### Work to be completed:
Each line from the one holding "line presence with" to the end of the data below must be output verbatim, with no other lines.

:: Working data ::

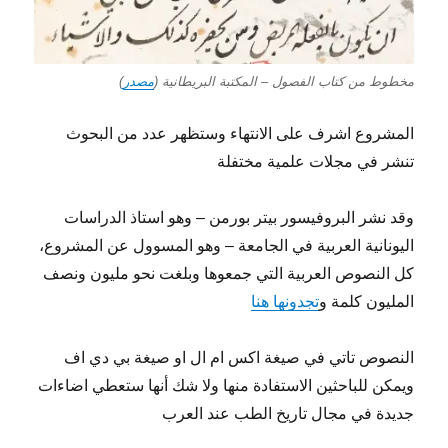
مخطوط من كتاب الفصول – المكتبة البريطانية (
مصدر
)
المشروع اشرف على الانتهاء وستظهر عدد من البحوث
تنشر في مجلات علمية مختفلة
وقد نشر البروفيسور بيتر بورمن – وهو استاذ الدراسات
اليونانية العربية في الجامعة – وهو المسوول عن المشروع،
كل النصوص العربية التي جمعوها وبلغت نحو مليون ونصف
المليون كلمة و
تجدونها هنا
النصوص تاتي في صيغة اكس ام ال او صيغة بي دي اف
ويمكن للباحثين الاستفادة منها ولا شك أنها ستعطي اضاءات
جديدة في مجال تاريخ الطب عند العرب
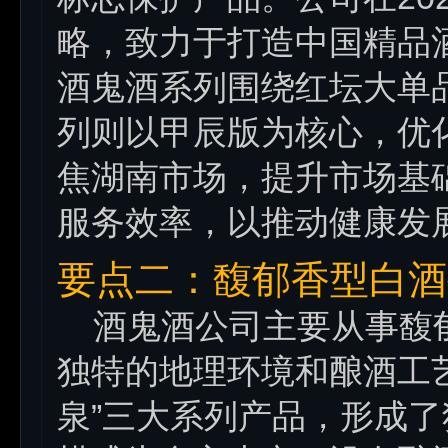
略，致力于打造中国精品
酒鬼酒系列围绕红坛大单
列则以甲辰版为核心，优
焦湖南市场，提升市场基
服务效率，以推动健康发
要点二：馥郁香型白酒
酒鬼酒公司主要从事馥郁
独特的地理环境和酿酒工艺，
泉”三大系列产品，形成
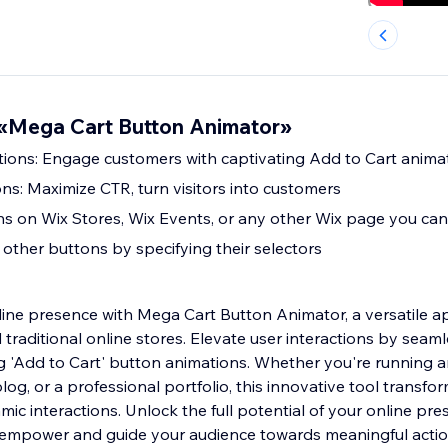
«Mega Cart Button Animator»
tions: Engage customers with captivating Add to Cart anima
ns: Maximize CTR, turn visitors into customers
s on Wix Stores, Wix Events, or any other Wix page you can
other buttons by specifying their selectors
line presence with Mega Cart Button Animator, a versatile a
raditional online stores. Elevate user interactions by seaml
ng 'Add to Cart' button animations. Whether you're running
log, or a professional portfolio, this innovative tool trans
ic interactions. Unlock the full potential of your online pre
at empower and guide your audience towards meaningful action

:::

### Response to the task:
line presence with Mega Cart Button Animator, a versatile a
raditional online stores. Elevate user interactions by seaml
ng 'Add to Cart' button animations. Whether you're running
log, or a professional portfolio, this innovative tool trans
ic interactions. Unlock the full potential of your online pre
at empower and guide your audience towards meaningful action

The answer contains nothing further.